On his first earnings call as CEO of 21st Century Fox, a company built by his father Rupert Murdoch, James Murdoch laid out his priorities.

“As we begin a new fiscal year, we're very pleased with where the business is, but of course, there's a lot of work to be done,” James Murdoch said.

He summed up what he wants 21 Century Fox’s approach to be. “We're very focused on applying all of our enterprise to creating with our partners a great experience where our programming is available, discoverable and accessible in the way that today's and tomorrow's customer expects and deserves,” he said.

He described three key aspects of the company.

“First and foremost, as a creative company, we're focused on great storytelling across the business,” he said.

“Secondly, and at the crux of the changes in our industry, we have to make sure those stories get to our customers in the most effective and compelling way possible,” he added.

“Thirdly, we recognize and we relish our position as a global company with diverse and deep assets across the globe. We'll continue to focus on selective, deep growth in markets that really matter,” he concluded.

There are some things that will be worked on right away. “Looking forward over those next 12 months, our main focus will be on execution, particularly in the areas of creative excellence, digital, video and advertising capabilities, and channel distribution,” he said.

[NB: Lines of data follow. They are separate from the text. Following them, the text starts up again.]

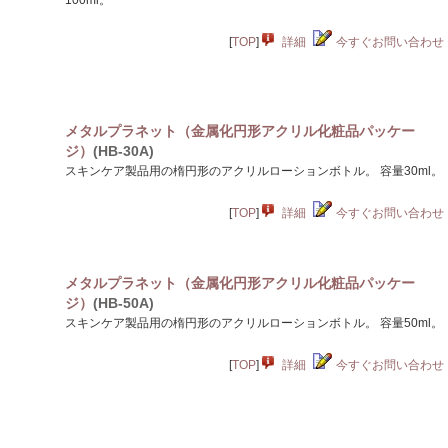
100ml。
[
TOP
]
詳細
今すぐお問い合わせ
メタルプラネット（金属化円形アクリル化粧品パッケー
ジ）
(HB-30A)
スキンケア製品用の楕円形のアクリルローションボトル。 容量30ml。
[
TOP
]
詳細
今すぐお問い合わせ
メタルプラネット（金属化円形アクリル化粧品パッケー
ジ）
(HB-50A)
スキンケア製品用の楕円形のアクリルローションボトル。 容量50ml。
[
TOP
]
詳細
今すぐお問い合わせ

But those 12 months won't be easy.

The company also announced it was lowering its guidance for 2016 earnings to mid-single digit growth.

"Fiscal 2016 is projected to be a year of continuing strong growth at our cable segment challenging comparisons at our film segment due to the timing of major releases and a continuation of the programming and marketing initiatives in support of ratings recovery at the television segment,” said CFO John Nallen.

Nallen said 21st Century Fox’s cable segment will lead the fiscal 2016 growth, driven by low double-digit affiliate fee increases led by the U.S. “As we've commented on previously, our rate of expense growth will moderate in fiscal 2016 to about half the high teens rate experienced in the previous two fiscal years,” he said.

“Turning to the television segment, we're expecting a double-digit increase in retransmission consent revenues, while ad revenues are expected to be in line with fiscal 2015. Expenses are anticipated to increase in the mid-single digit range, led by planned increases in our national sports contracts and by slightly higher marketing investments at the Fox Network to support new series. As a result, we expect overall television EBITDA to be essentially flat with fiscal 2014," he said.

“So as we roll it all up and based on all the assumptions inherent in our projections, we are anticipating total company segment EBITDA percentage growth rate for fiscal 2016 to be in the mid-single digit range above the $6.49 billion base level for fiscal 2015," he said.

Nallen noted that six months ago, the company said it expected earnings to be higher, in the mid-$7 billion range. “The primary factors causing this change have been noted publicly, including headwinds from foreign exchange and film releasing timing, further sports and digital investments in India to support long-term growth and an updated view of the ad markets,” he said.